CDANY Memo in Opposition to Permanent Virtual Arraignments

Thursday, February 18, 2021 1:44 PM | Jennifer Van Ort (Administrator)

On February 18, 2021, CDANY sent a memo to the New York State Legislature in opposition to permanent virtual arraignments. Please see the memo below and available via PDF here

CDANY MEMORANDUM IN OPPOSITION TO
PERMANENT VIRTUAL ARRAIGNMENTS

Arraignments commence a criminal proceeding, making them one of the most important court appearances in a criminal case. Persons accused are notified of the substance of charges, enter a not guilty plea, are notified of orders of protection or loss of licensing privileges, and can face potential pre-conviction incarceration. In New York, arraignments have always been live appearances, in Court, with arraigning judges being required to assign counsel. The Hurrell-Harring settlement and statewide expansion provide funding for required in-person counsel at arraignment.

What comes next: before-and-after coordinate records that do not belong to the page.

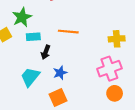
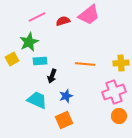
orange line: (68, 32) -> (85, 64), moved
cyan trapezoid: (30, 77) -> (37, 100), turned 75

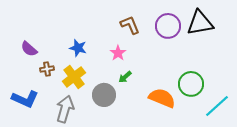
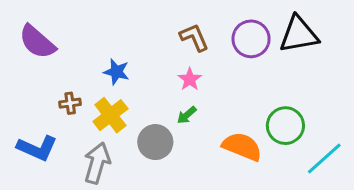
purple semicircle: (29, 49) -> (37, 42), moved, size x1.5
pink star: (118, 53) -> (190, 79), moved

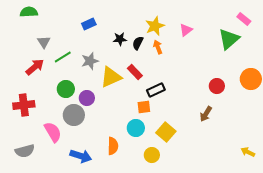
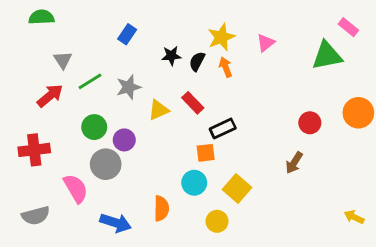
blue rectangle: (89, 24) -> (127, 34), turned -32
green triangle: (229, 39) -> (327, 56), turned 30
yellow triangle: (111, 77) -> (158, 110), size x0.7

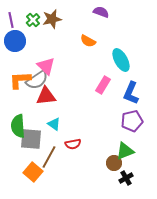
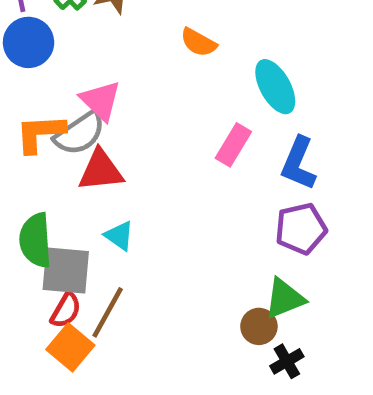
red semicircle: (73, 144) -> (66, 310), moved, turned -49

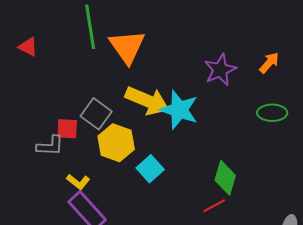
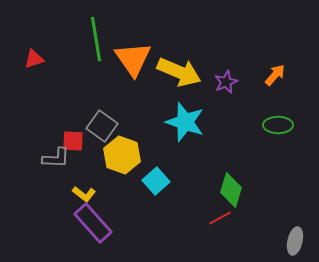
red triangle: (28, 47) -> (34, 59), turned -45
purple star: (220, 70) -> (226, 82), size x0.7
yellow arrow: (147, 101) -> (179, 72), moved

The Governor’s Executive Budget correctly points out that, under his leadership, New York Courts were able to quickly and successfully pivot to conducting arraignments in a virtual setting during the court system shutdown necessitated by the COVID crisis. This was a necessary step during a time of an unprecedented health crisis. Unfortunately, the Governor has also stated his intention to render essential in-person arraignments obsolete.

CDANY is calling on the legislature to protect the integrity of the judicial system by requiring that live arraignments return when courts are reopened.

Virtual arraignments deprive the accused of effective assistance of counsel. The personal appearance of counsel is necessary to develop an attorney-client relationship, to foster trust, and to privately obtain information necessary to enable zealous advocacy. Much critical communication is lost when using screens.

Empirical evidence demonstrates that virtual arraignments lead to worse outcomes for the accused. The virtual system proposed by Governor Cuomo was already tried in Cook County, Illinois, where an ill-fated televised arraignment protocol was implemented in 1999. A lawsuit ensued, alleging that the system was unconstitutional and denied arrestees both due process and effective counsel. Bail outcomes of virtual arraignments were studied as part of the lawsuit, revealing that bail was a staggering 51% higher than it had been before the televised system was implemented. Plaintiff’s counsel largely attributed the disparity to the inherent dehumanization of those appearing as defendants in a virtual setting.

Virtual arraignments devalue the Constitution and the integrity of the Court process. Chief Judge DiFiore affirmed that virtual arraignments were a temporary, emergency measure, as the law requires arraignments be conducted in person. Clients are constitutionally entitled to private, privileged conversations with counsel before and during court proceedings, which is not feasible in a virtual setting. A judge’s ability to gauge a defendant’s mental status and understanding of legal proceedings is also impeded. Also, virtual appearances lack necessary formality and decorum by their very nature.

Virtual arraignments exacerbate the divide between the rich and the poor, creating a Tale of Two Justice Systems: Poor people are far less likely to have access to the resources necessary to make virtual appearances adequate. Poor rural New Yorkers often do not have access to internet at all, and clients living in areas where internet is available may not be able to afford it. Many indigent clients do not have computers or smartphones. With a virtual system in place, a poverty divide is evident in the provision of legal representation--poor clients are more likely to have counsel assigned, and may be unable to meet their attorney until arraignment, whereas people with resources to retain can meet with attorneys beforehand. Therefore, rich clients are afforded attorney-client privilege and better informed advocacy, while poor individuals have impersonal representation, hampered by lack of time and proximity.

Virtual arraignments are less efficient. Pre-COVID, many individuals could be arraigned consecutively, in a single docket. Clients were interviewed privately prior to appearance, counsel assigned, cases heard by judges, and paperwork served and processed. In the virtual system, attorneys must wait for phone lines or virtual rooms to open before speaking to clients. Often, links do not work, or are sent incorrectly or to the wrong person. Internet connections fail, and programs crash. When multiple people speak simultaneously, speakers cannot be heard, making the record inaudible for court reporters and interpreters. Paperwork must be emailed, causing delay and issues with data storage. Clients cannot sign or be served orders of protection. This has culminated in arraignment calendars taking far longer per case than under old systems. The issue is even more pronounced in counties with Centralized Arraignment Parts in their jails, where deputy sheriffs are forced to act as IT professionals, court clerks, and courtroom security. During the COVID shutdown, there have been far fewer cases requiring arraignment; once courts are fully open, a virtual arraignment system would lead to increasingly bottlenecked calendars.

Virtual arraignments deprive the public of access to the Courts. The Public cannot walk in to a virtual courtroom, and links have to be carefully shared to avoid internet trolls. This results in family and friends being unable to attend arraignments to vouch that their loved one has a place to live, or will be supervised if released.

It is impossible to prevent recording of virtual proceedings. It is currently illegal to record court proceedings without a court order. This is simply impossible to police in the digital sphere, and could lead to permanent recordings on social media and elsewhere on the internet.